An Phước is a commune in Đồng Tháp province, Vietnam. It is one of 102 communes and wards in the province following the 2025 reorganization.

==Geography==
An Phước is a rural commune located in the northern part of Đồng Tháp province. The commune has the following geographical location:

- To the south, it borders Phú Cường, Tam Nông, An Hòa communes and Tràm Chim ward.
- To the west, it borders An Bình ward.
- To the north, it borders Tân Hồng, Tân Hộ Cơ, and Tân Thành communes.
- To the east, it borders Tây Ninh province.

==History==
Prior to 2025, An Phước commune was formerly An Phước and Tân Phước communes in Tân Hồng district, Đồng Tháp province.

On June 12, 2025, the National Assembly of Vietnam issued Resolution No. 202/2025/QH15 on the reorganization of provincial-level administrative units.

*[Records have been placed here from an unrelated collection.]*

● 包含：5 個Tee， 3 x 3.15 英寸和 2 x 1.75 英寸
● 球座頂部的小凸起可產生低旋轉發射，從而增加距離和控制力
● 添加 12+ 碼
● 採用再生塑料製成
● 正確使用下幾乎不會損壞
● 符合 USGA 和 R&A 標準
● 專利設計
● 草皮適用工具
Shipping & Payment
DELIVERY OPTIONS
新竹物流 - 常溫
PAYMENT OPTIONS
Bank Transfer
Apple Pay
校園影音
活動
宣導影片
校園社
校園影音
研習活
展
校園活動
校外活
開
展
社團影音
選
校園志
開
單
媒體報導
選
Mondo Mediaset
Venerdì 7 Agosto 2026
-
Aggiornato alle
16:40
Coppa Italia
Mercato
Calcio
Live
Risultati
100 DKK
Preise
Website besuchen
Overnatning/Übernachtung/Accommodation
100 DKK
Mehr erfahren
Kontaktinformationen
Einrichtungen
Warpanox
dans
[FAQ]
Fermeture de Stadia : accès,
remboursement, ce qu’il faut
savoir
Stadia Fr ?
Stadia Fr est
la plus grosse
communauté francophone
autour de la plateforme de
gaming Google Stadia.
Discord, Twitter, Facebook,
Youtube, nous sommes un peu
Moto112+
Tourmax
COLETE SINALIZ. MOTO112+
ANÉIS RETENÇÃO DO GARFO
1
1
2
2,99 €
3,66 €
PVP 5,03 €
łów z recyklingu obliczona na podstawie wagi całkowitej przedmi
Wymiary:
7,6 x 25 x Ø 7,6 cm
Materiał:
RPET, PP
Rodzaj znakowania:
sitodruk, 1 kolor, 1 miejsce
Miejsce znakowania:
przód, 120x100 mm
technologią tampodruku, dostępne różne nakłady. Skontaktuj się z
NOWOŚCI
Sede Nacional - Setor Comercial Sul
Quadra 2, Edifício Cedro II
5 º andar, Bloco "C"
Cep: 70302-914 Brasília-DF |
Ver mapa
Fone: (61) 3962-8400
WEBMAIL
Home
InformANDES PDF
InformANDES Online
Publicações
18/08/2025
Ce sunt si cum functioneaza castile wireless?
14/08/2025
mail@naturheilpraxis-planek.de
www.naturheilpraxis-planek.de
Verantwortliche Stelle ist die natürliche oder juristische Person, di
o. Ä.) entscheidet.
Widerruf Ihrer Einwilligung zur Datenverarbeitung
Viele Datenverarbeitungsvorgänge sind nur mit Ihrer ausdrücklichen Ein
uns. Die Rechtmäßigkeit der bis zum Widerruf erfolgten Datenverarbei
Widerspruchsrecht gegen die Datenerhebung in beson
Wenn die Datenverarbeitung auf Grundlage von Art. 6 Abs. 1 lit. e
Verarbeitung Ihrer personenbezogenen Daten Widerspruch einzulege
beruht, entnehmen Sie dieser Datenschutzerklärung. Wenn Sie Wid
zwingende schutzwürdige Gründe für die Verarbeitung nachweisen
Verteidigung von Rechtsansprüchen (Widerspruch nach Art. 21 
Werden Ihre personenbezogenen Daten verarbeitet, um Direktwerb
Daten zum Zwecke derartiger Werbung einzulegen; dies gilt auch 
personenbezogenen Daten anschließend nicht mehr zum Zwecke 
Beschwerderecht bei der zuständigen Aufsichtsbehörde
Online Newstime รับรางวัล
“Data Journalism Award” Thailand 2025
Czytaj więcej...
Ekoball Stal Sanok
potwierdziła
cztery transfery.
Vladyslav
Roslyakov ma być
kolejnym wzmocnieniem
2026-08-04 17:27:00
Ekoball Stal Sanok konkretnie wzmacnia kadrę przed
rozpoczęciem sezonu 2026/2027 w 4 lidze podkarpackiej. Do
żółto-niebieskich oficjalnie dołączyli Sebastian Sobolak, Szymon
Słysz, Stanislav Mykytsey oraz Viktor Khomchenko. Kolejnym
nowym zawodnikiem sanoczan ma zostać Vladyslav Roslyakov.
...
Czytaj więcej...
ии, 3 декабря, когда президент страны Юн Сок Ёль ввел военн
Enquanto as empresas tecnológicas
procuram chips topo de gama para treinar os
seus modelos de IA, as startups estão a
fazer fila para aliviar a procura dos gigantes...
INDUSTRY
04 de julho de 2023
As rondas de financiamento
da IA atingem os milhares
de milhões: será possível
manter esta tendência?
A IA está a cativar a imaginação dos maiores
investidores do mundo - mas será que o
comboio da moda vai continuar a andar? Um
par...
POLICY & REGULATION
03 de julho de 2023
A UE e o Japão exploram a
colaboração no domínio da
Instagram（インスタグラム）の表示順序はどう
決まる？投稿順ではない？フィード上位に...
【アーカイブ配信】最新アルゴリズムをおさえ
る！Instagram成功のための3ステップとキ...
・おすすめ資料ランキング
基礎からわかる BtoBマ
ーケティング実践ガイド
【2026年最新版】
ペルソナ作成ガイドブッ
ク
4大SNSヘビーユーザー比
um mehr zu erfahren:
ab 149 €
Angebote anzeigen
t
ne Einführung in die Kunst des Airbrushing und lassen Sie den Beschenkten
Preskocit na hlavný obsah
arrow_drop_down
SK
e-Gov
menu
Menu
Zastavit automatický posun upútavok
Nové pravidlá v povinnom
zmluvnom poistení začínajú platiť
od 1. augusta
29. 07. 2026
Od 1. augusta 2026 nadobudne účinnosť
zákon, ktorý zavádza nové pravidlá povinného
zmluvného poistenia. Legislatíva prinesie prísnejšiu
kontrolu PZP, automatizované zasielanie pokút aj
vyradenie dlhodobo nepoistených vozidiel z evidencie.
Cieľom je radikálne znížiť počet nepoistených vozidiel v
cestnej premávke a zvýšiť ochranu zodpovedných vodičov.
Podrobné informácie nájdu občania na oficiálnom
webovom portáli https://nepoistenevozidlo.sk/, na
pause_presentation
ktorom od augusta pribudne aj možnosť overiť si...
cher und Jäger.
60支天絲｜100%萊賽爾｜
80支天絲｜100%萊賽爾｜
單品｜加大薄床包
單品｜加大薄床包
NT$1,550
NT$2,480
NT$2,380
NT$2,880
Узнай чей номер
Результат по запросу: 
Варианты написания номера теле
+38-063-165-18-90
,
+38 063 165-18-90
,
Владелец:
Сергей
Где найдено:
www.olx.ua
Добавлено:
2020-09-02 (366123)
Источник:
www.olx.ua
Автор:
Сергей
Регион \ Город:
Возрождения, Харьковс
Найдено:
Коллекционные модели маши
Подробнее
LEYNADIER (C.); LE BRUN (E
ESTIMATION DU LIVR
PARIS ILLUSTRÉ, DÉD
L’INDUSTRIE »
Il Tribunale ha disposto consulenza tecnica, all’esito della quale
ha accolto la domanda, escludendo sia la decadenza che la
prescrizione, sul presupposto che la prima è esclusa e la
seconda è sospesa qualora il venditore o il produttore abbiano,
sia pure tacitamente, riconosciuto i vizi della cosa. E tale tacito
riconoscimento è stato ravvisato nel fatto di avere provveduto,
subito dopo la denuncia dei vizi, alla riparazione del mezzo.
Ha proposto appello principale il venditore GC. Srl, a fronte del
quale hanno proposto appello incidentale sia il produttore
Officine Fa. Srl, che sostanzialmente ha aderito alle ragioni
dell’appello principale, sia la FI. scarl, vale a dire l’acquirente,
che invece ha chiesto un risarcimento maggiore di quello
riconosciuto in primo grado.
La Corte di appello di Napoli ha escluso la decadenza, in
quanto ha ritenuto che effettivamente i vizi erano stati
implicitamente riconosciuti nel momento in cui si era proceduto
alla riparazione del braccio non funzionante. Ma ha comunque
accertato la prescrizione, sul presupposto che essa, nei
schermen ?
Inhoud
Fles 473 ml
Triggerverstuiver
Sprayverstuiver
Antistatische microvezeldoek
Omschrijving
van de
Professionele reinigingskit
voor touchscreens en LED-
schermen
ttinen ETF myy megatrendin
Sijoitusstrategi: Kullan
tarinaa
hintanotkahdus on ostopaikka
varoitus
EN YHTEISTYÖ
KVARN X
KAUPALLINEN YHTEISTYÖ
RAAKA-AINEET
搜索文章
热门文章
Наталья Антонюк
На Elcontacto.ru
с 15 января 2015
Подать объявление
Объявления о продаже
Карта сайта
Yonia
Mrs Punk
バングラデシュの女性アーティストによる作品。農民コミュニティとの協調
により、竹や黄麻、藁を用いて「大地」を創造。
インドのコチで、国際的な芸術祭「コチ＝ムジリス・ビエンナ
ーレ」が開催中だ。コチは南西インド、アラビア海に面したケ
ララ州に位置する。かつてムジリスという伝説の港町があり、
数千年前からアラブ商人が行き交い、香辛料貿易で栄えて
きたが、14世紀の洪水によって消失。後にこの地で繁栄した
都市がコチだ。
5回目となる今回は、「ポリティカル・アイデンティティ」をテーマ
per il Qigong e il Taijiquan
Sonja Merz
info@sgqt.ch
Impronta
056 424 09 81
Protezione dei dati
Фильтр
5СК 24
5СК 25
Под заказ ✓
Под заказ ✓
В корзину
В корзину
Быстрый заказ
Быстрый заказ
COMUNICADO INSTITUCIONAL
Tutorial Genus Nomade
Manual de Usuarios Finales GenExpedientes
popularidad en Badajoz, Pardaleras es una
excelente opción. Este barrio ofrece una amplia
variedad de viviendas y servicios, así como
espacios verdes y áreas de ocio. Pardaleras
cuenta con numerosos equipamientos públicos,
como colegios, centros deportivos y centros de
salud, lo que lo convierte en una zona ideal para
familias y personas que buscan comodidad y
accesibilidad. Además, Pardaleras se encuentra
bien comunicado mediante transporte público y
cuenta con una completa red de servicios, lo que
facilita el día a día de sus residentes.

Accordingly:

- Đồng Tháp province was established by merging the entire area and population of Đồng Tháp province and Tiền Giang province.

On June 16, 2025, the Standing Committee of the National Assembly of Vietnam issued Resolution No. 1663/NQ-UBTVQH15 on the reorganization of commune-level administrative units in Đồng Tháp province. Accordingly:

- An Phước commune was established by merging the entire area and population of An Phước commune and Tân Phước commune (formerly part of Tân Hồng district).